*Task*: Write the data out again exactly, with every picture removed.

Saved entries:
================================

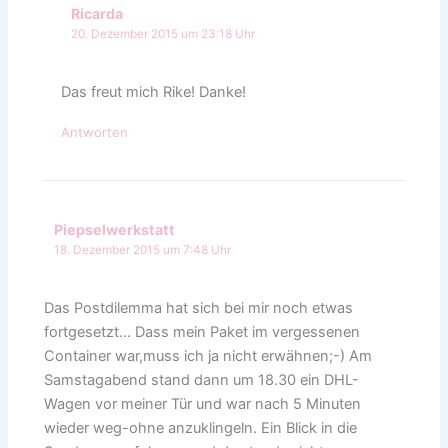
Ricarda
20. Dezember 2015 um 23:18 Uhr
Das freut mich Rike! Danke!
Antworten
Piepselwerkstatt
18. Dezember 2015 um 7:48 Uhr
Das Postdilemma hat sich bei mir noch etwas
fortgesetzt… Dass mein Paket im vergessenen
Container war,muss ich ja nicht erwähnen;-) Am
Samstagabend stand dann um 18.30 ein DHL-
Wagen vor meiner Tür und war nach 5 Minuten
wieder weg-ohne anzuklingeln. Ein Blick in die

================================

*Solution to this problem*:
Ricarda
20. Dezember 2015 um 23:18 Uhr
Das freut mich Rike! Danke!
Antworten
Piepselwerkstatt
18. Dezember 2015 um 7:48 Uhr
Das Postdilemma hat sich bei mir noch etwas
fortgesetzt… Dass mein Paket im vergessenen
Container war,muss ich ja nicht erwähnen;-) Am
Samstagabend stand dann um 18.30 ein DHL-
Wagen vor meiner Tür und war nach 5 Minuten
wieder weg-ohne anzuklingeln. Ein Blick in die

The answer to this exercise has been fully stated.